Besides age at onset and thymic hyperplasia, there are currently no other clinical variables which would predict the effect of thymectomy in generalized AChRAb positive NTMG13,14,15. Most patients do not reach remission after operative treatment, and the use of immunosuppressants is often advised for years, which can lead to severe side effects. Better biomarkers to identify patients with a high likelihood of remission are thus needed to guide treatment decisions.
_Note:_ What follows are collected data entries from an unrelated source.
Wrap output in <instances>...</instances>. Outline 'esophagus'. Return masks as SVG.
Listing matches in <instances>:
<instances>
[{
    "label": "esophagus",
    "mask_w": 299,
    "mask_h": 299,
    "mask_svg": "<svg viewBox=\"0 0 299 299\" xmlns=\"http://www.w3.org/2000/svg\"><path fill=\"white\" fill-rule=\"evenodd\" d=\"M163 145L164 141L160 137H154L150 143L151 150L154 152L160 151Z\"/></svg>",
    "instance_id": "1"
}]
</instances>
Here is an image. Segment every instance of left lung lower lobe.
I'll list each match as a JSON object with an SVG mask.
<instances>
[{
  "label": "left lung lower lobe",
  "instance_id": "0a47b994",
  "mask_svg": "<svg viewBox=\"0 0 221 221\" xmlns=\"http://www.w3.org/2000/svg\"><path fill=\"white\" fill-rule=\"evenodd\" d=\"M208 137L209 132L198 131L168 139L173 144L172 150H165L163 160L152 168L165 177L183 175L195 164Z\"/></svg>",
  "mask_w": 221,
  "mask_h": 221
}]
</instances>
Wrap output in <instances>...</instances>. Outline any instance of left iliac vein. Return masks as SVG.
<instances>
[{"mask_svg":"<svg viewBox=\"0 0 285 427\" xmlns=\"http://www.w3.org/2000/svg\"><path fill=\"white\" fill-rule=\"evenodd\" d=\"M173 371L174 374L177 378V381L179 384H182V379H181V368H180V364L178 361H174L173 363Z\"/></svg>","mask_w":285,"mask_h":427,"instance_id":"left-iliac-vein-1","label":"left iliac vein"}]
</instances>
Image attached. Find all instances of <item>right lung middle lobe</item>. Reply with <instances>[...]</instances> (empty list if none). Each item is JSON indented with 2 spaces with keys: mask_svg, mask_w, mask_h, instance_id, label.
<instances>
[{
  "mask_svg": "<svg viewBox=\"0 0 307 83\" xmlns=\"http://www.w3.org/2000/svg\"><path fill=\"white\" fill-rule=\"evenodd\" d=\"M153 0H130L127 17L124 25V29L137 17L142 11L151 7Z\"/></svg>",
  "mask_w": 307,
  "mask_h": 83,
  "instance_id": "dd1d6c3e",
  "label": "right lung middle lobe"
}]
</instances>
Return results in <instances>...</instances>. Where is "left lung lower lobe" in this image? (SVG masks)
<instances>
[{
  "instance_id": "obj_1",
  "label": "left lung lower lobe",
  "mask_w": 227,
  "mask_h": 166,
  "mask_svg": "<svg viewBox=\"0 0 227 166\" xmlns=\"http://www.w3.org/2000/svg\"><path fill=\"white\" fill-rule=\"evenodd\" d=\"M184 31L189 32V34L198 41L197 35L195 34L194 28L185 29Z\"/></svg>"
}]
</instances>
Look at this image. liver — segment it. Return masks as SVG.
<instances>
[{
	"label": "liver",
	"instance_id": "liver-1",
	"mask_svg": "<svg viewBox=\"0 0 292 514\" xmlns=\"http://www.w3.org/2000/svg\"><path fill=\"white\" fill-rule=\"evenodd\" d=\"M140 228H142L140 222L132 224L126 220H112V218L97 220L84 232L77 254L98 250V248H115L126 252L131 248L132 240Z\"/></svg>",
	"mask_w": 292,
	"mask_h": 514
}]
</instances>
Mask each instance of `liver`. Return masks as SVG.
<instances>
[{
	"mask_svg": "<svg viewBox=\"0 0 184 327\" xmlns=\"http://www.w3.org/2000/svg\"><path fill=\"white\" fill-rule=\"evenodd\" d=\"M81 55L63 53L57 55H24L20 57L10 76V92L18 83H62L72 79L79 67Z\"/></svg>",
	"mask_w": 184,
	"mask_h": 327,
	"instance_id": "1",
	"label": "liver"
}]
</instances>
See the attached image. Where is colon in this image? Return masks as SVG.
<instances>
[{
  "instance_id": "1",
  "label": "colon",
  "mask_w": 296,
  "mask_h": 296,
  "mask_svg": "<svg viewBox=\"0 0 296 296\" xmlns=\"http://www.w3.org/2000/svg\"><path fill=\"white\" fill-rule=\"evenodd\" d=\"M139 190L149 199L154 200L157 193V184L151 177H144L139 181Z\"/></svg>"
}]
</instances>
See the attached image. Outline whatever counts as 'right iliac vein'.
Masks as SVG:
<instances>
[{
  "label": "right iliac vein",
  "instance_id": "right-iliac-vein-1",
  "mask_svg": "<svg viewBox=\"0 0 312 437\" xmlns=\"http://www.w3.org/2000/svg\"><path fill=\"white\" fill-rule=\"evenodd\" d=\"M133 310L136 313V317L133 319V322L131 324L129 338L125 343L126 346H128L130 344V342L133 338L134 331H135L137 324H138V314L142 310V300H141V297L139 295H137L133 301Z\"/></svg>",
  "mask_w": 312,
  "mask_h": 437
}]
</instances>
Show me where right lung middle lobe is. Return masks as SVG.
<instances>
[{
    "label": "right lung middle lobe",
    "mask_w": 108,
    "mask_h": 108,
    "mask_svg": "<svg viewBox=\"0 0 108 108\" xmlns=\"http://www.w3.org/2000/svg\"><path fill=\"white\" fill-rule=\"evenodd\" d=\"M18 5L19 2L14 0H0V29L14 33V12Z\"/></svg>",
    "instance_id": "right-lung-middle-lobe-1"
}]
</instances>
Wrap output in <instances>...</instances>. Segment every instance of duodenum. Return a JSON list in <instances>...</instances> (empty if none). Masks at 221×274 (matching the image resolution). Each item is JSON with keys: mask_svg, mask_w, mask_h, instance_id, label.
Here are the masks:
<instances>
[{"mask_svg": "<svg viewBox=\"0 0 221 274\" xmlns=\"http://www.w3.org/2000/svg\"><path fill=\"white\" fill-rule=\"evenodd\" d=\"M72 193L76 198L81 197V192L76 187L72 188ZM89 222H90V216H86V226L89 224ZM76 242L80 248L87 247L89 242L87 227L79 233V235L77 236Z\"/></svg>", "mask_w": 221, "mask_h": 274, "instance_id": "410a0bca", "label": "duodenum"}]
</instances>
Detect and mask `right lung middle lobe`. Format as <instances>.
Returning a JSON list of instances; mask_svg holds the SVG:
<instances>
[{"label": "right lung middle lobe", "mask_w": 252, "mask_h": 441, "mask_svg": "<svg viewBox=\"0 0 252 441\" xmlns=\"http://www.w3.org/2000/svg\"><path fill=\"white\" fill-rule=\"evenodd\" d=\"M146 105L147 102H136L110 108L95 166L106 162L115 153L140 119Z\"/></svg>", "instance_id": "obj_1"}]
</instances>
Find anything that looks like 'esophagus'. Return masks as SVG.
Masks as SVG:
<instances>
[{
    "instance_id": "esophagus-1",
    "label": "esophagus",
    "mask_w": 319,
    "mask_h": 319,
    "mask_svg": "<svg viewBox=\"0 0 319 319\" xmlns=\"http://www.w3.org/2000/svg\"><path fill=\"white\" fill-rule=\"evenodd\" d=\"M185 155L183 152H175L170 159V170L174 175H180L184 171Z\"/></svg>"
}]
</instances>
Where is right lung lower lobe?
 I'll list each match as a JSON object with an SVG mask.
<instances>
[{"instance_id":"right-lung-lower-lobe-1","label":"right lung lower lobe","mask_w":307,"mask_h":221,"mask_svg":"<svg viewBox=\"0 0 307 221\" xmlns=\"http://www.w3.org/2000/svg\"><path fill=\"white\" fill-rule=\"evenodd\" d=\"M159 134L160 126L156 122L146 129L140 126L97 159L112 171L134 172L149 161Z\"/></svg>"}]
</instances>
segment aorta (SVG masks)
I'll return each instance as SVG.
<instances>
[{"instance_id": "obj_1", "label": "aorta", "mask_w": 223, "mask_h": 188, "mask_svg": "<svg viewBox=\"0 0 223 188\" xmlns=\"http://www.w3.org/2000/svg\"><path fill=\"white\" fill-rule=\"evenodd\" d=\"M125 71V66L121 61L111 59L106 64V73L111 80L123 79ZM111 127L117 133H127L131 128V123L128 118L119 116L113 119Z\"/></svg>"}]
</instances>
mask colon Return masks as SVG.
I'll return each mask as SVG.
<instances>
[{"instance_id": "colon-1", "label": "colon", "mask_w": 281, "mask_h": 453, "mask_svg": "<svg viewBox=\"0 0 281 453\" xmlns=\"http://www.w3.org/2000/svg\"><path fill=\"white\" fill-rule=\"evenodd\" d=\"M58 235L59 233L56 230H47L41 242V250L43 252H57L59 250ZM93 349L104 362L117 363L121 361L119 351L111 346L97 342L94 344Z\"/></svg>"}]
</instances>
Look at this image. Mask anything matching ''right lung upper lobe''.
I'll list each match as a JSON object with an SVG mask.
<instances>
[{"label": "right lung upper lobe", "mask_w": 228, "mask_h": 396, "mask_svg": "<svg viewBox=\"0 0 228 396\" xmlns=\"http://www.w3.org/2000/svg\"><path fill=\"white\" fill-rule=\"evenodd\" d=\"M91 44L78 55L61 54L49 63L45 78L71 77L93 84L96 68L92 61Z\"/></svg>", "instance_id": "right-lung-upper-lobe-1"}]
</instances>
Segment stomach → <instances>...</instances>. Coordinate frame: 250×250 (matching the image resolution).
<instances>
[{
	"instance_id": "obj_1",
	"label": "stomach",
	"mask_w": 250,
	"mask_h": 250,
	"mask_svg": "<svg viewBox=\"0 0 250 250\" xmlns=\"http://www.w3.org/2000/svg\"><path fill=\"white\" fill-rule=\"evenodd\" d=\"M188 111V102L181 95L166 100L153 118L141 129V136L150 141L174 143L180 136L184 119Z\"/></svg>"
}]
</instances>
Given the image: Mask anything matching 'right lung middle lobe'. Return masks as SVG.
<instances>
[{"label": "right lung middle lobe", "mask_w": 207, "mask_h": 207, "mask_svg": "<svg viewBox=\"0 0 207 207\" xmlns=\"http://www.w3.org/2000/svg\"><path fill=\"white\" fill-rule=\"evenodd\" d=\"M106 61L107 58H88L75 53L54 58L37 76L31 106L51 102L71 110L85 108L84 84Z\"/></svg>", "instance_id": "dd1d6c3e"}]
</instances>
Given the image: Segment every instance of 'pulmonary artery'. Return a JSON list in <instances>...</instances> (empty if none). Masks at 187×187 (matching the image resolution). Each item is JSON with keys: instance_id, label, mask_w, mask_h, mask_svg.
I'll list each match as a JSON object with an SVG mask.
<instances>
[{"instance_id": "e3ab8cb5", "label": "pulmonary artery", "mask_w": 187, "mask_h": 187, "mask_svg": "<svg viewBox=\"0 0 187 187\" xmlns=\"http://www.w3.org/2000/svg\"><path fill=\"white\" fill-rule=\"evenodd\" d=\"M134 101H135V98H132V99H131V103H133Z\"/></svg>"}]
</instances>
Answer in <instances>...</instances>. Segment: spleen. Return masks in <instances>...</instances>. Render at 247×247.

The significance of thymic histopathology in estimating long-term impact of thymectomy in NTMG is mainly unknown. Thymic histopathology is typically assessed manually from hematoxylin-eosin (H&E) sections without thorough quantitative analysis if there are no clinical suspicions of thymoma nor signs of thymoma or carcinoma in H&E stained thymic sections. The objective of this study was to investigate NTMG thymi using modern tools of digital pathology and to compare pathological findings with clinical information to predict postoperative prognosis.

Materials and methods

Study setting

This study complies with the STARD reporting guidelines for diagnostic testing and was performed in accordance with the Declaration of Helsinki under the ethical approval (HUS/747/2019) granted by Helsinki University Hospital Ethical Review Board16. From Helsinki Biobank we requested all formalin-fixed paraffin embedded (FFPE) thymus samples with the diagnoses according to ICD-10 classification containing MG (G70.0), thymoma (C37), carcinoma (C37), and hyperplasia (E32.0). This gave us a sample cohort (N = 132) of thymus samples from thymectomies performed in Helsinki University Hospital between years 1980 and 2019. All samples had been initially clinically reviewed by a pathologist at the time of thymectomy. The single most representative H&E stained thymic section from every sample was retrospectively digitized by Helsinki Biobank using Pannoramic 250 Flash III scanner (3DHISTECH, Budapest, Hungary) and 20X objective. Digitized sections and histopathological diagnoses were then re-evaluated by a pathologist (J.D.) and compared to original diagnoses in the patient records. MG diagnoses were confirmed from the patient records of Helsinki University Hospital. Samples with TAMG or MG with thymic carcinoma (N = 11), and samples without MG diagnosis (N = 20) based on review of patient records, were excluded from the analysis. In total, N = 101 thymic H&E sections were accepted for further analysis (Fig. 1).

Fig. 1: Flow diagram showing the selection of the clinical cohort.
figure 1

In total, 132 thymic HE slides were available from Helsinki Biobank after request, of which 31 were excluded due to thymic malignancy or a diagnosis other than MG. After the analysis of 101 NTMG samples using QuPath, 18 samples were excluded from further analysis because clinical follow up data was missing. H&E, hematoxylin and eosin; MG, myasthenia gravis; NTMG, non-thymomatous myasthenia gravis.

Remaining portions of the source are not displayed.